1967. Lo scià di Persia Reza Pahlevi e la moglie Farah Diba atterrano a Berlino Ovest. Durante la parata d’onore nel centro della città scoppiano violenti scontri tra sostenitori dello scià, polizia e manifestanti che lasciano sull’asfalto più di una vittima. E che daranno il via a una scia di sangue lunga più di dieci anni. Inizia così “Der Baader-Meinhof Komplex”, il film di Uli Edel che, pur fuori concorso, ha dato una scossa a un Festival del Cinema di Roma finora un po’ “sonnacchioso”.
Un film che ci fa ricordare che negli anni Sessanta e Settanta il terrorismo non c’è stato solo da noi. Tutta l’Europa, sulla spinta del lato negativo del ’68, bruciava di fermenti di colori diversi. La Germania, Berlino Ovest, ebbero la Raf. La Rote Armee Fraktion. In pratica le Brigate Rosse in chiave teutonica. In questo panorama, l’unione esplosiva tra l’intellettuale Ulrike Meinhof e lo sbandato Andreas Baader innesca una spirale di violenza che durerà per più di dieci anni, dietro il paravento della guerriglia internazionalista all’”imperialismo” di stampo americano.

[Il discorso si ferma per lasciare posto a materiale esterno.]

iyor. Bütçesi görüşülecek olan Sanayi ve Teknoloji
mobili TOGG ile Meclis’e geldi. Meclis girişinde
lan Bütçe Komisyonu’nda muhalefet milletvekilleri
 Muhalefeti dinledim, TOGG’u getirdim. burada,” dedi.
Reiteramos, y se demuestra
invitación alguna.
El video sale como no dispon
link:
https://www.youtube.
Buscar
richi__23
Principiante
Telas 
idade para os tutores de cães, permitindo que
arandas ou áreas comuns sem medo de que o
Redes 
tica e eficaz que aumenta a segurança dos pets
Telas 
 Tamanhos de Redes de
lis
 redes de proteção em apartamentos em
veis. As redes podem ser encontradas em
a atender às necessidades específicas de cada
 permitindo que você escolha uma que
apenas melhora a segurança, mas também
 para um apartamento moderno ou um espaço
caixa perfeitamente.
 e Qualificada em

Pellicole e fiction su quel periodo, in Germania come nel resto d’Europa, ne sono state realizzate molte. Eppure il film di Edel riesce a mettere a fuoco un aspetto spesso trascurato, forse perché particolarmente inquietante: il fatto che l’ondata criminale non subisce un arresto quando vengono catturati e processati i primi fondatori del movimento. Al contrario, come dice il commissario che si occupa delle indagini sul loro conto (uno splendido Bruno Ganz) riescono a coinvolgere le masse perché creano un “mito”. Il mito dell’eroe contro il sistema, che arriva ad uccidersi pur di non cadere nelle mani del “nemico”. Un mito che crea una seconda, una terza generazione di terroristi che cercano di emulare le gesta dei primi. E che può portare a conseguenze terrificanti, dal momento che è un processo che in teoria può non fermarsi mai.

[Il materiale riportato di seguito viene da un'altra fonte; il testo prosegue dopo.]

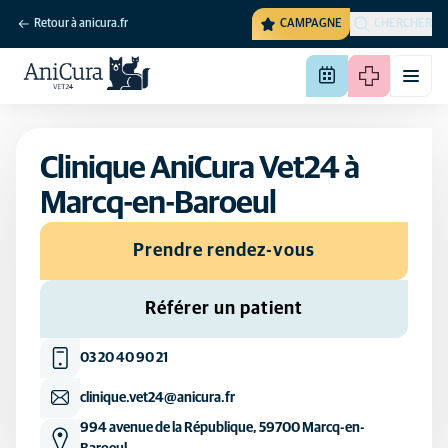
Retour à anicura.fr
CAMPAGNE
CHERCHER
Clinique AniCura Vet24 à
Marcq-en-Baroeul
Prendre rendez-vous
Référer un patient
03 20 40 90 21
clinique.vet24@anicura.fr
994 avenue de la République, 59700 Marcq-en-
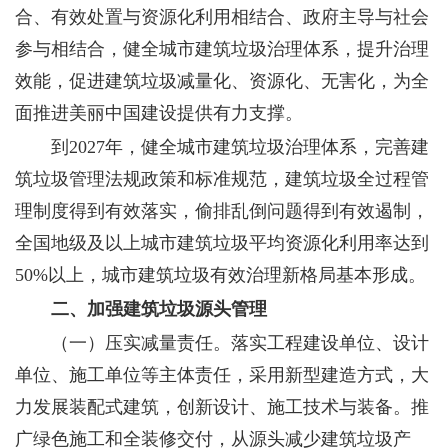
合、有效处置与资源化利用相结合、政府主导与社会
参与相结合，健全城市建筑垃圾治理体系，提升治理
效能，促进建筑垃圾减量化、资源化、无害化，为全
面推进美丽中国建设提供有力支撑。
到2027年，健全城市建筑垃圾治理体系，完善建
筑垃圾管理法规政策和标准规范，建筑垃圾全过程管
理制度得到有效落实，偷排乱倒问题得到有效遏制，
全国地级及以上城市建筑垃圾平均资源化利用率达到
50%以上，城市建筑垃圾有效治理新格局基本形成。
二、加强建筑垃圾源头管理
（一）压实减量责任。
落实工程建设单位、设计
单位、施工单位等主体责任，采用新型建造方式，大
力发展装配式建筑，创新设计、施工技术与装备。推
广绿色施工和全装修交付，从源头减少建筑垃圾产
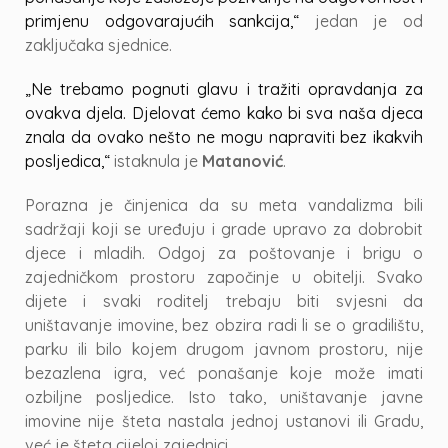
primjenu odgovarajućih sankcija,“
jedan je od
zaključaka sjednice.
„Ne trebamo pognuti glavu i tražiti opravdanja za
ovakva djela. Djelovat ćemo kako bi sva naša djeca
znala da ovako nešto ne mogu napraviti bez ikakvih
posljedica,“
istaknula je
Matanović
.
Porazna je činjenica da su meta vandalizma bili
sadržaji koji se uređuju i grade upravo za dobrobit
djece i mladih. Odgoj za poštovanje i brigu o
zajedničkom prostoru započinje u obitelji. Svako
dijete i svaki roditelj trebaju biti svjesni da
uništavanje imovine, bez obzira radi li se o gradilištu,
parku ili bilo kojem drugom javnom prostoru, nije
bezazlena igra, već ponašanje koje može imati
ozbiljne posljedice. Isto tako, uništavanje javne
imovine nije šteta nastala jednoj ustanovi ili Gradu,
već je šteta cijeloj zajednici.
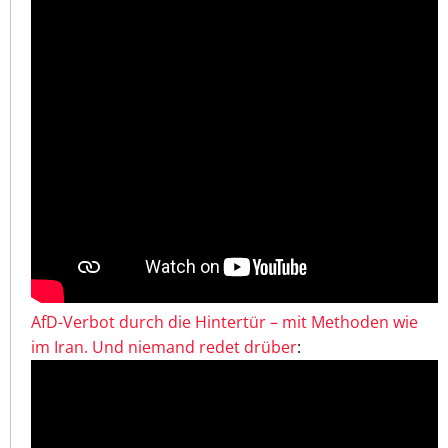
AfD-Verbot durch die Hintertür – mit Methoden wie
im Iran. Und niemand redet drüber
:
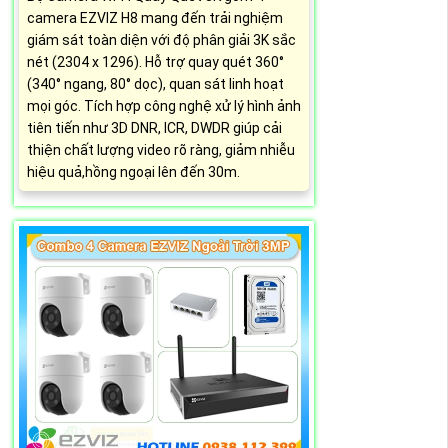
camera EZVIZ H8 mang đến trải nghiệm
giám sát toàn diện với độ phân giải 3K sắc
nét (2304 x 1296). Hỗ trợ quay quét 360°
(340° ngang, 80° dọc), quan sát linh hoạt
mọi góc. Tích hợp công nghệ xử lý hình ảnh
tiên tiến như 3D DNR, ICR, DWDR giúp cải
thiện chất lượng video rõ ràng, giảm nhiễu
hiệu quả,hồng ngoại lên đến 30m.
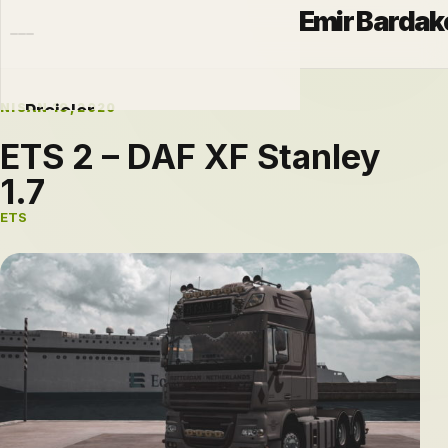
Emir Bardak
NISAN 19, 2020
Projeler
ETS 2 – DAF XF Stanley
Otomobiller
1.7
Modlar
ETS
Hakkımda
Blog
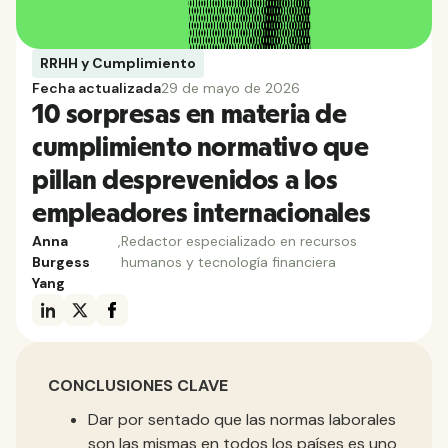
RRHH y Cumplimiento
Fecha actualizada
29 de mayo de 2026
10 sorpresas en materia de
cumplimiento normativo que
pillan desprevenidos a los
empleadores internacionales
Anna
,
Redactor especializado en recursos
Burgess
humanos y tecnología financiera
Yang
CONCLUSIONES CLAVE
Dar por sentado que las normas laborales
son las mismas en todos los países es uno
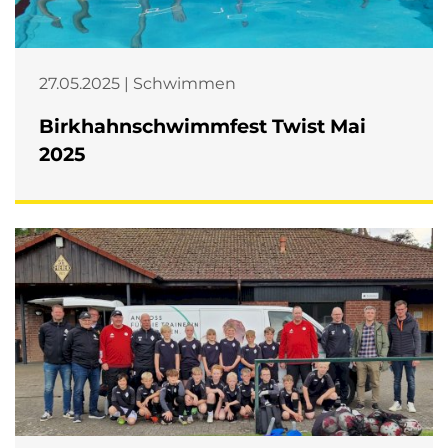
27.05.2025 | Schwimmen
Birkhahnschwimmfest Twist Mai
2025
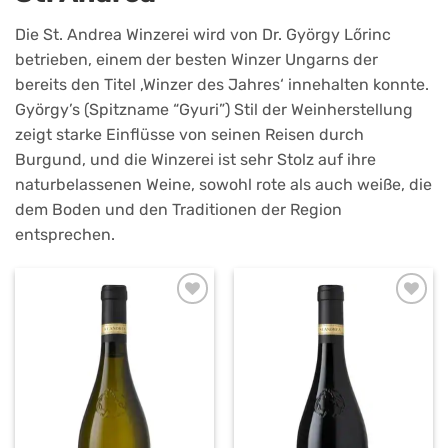
Die St. Andrea Winzerei wird von Dr. György Lőrinc
betrieben, einem der besten Winzer Ungarns der
bereits den Titel ‚Winzer des Jahres‘ innehalten konnte.
György’s (Spitzname “Gyuri”) Stil der Weinherstellung
zeigt starke Einflüsse von seinen Reisen durch
Burgund, und die Winzerei ist sehr Stolz auf ihre
naturbelassenen Weine, sowohl rote als auch weiße, die
dem Boden und den Traditionen der Region
entsprechen.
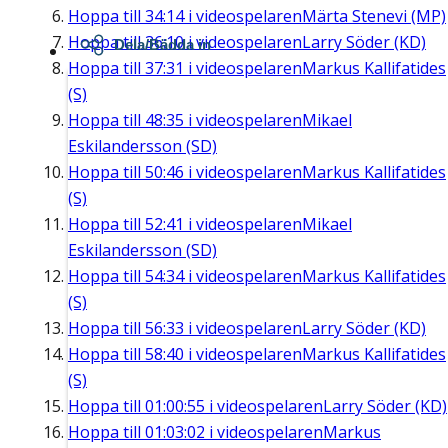
Hoppa till
34:14
i videospelaren
Märta Stenevi (MP)
Hoppa till
36:10
i videospelaren
Larry Söder (KD)
Dela/Bädda in
Hoppa till
37:31
i videospelaren
Markus Kallifatides
(S)
Hoppa till
48:35
i videospelaren
Mikael
Eskilandersson (SD)
Hoppa till
50:46
i videospelaren
Markus Kallifatides
(S)
Hoppa till
52:41
i videospelaren
Mikael
Eskilandersson (SD)
Hoppa till
54:34
i videospelaren
Markus Kallifatides
(S)
Hoppa till
56:33
i videospelaren
Larry Söder (KD)
Hoppa till
58:40
i videospelaren
Markus Kallifatides
(S)
Hoppa till
01:00:55
i videospelaren
Larry Söder (KD)
Hoppa till
01:03:02
i videospelaren
Markus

Se c’è una cosa che i tedeschi sanno fare benissimo è essere impietosi verso loro stessi. Provare per credere: andate a vedere ciò che resta di un campo di concentramento o il Museo dell’Olocausto di Berlino. C’è una spietatezza assoluta, quasi tribale, nel mettere a nudo le proprie macchie e le proprie colpe. E se da una parte si vergognano, hanno pudore a parlare dei propri errori, trovano nei gesti formali e nelle espressioni artistiche una capacità unica di rappresentare i propri errori (o forse sarebbe meglio chiamarli orrori). Senza pretese di assoluzione.

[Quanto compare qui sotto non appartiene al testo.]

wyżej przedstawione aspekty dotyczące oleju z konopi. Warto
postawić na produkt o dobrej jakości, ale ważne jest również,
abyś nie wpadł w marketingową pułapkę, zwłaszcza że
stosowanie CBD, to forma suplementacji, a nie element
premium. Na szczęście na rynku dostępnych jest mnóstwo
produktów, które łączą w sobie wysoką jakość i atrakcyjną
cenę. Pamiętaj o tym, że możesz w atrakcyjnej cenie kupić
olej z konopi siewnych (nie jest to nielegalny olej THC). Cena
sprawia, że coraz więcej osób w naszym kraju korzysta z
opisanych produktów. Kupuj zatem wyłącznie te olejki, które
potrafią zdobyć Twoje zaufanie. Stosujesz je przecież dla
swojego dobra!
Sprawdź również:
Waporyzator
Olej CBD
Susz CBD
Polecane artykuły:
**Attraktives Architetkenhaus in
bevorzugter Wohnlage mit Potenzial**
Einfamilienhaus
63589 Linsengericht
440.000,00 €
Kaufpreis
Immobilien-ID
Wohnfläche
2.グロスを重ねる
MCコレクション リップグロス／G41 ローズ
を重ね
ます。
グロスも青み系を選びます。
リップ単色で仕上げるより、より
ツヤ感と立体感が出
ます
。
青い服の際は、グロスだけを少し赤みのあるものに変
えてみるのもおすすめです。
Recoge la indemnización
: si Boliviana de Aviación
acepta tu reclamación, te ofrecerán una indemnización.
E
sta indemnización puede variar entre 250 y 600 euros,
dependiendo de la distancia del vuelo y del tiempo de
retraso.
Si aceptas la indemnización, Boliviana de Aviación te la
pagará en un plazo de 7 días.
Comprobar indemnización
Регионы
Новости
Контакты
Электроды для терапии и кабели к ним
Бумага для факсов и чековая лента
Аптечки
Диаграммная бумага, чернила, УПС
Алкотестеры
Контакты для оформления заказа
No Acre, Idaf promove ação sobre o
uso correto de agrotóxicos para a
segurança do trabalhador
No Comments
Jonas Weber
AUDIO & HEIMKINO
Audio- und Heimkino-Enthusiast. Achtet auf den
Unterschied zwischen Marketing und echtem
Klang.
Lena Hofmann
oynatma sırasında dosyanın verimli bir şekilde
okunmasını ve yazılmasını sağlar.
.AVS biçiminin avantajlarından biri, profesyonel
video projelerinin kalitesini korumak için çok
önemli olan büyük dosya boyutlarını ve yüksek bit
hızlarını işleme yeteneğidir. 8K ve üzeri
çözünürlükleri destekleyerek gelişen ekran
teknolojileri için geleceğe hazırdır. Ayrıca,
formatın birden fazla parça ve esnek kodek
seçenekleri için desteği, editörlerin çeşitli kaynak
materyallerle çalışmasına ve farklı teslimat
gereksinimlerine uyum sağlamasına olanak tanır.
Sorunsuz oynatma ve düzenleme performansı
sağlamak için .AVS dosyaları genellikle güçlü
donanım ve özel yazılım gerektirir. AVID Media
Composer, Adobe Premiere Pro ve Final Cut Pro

In Germania (e non solo) “Der Baader-Meinhof Komplex” è stato messo sotto processo, proprio in conseguenza di questa realistica rappresentazione della capacità di coinvolgimento da parte del mito della RAF, dal momento che il messaggio potrebbe essere interpretato in modo distorto e innescare nuovi disordini. Eppure resta la sensazione che questo film farebbe bene alle coscienze di molti, se adeguatamente introdotto e spiegato. Proprio per mettere in guardia contro un pericolo che, ci piaccia o no, è sempre dietro l’angolo.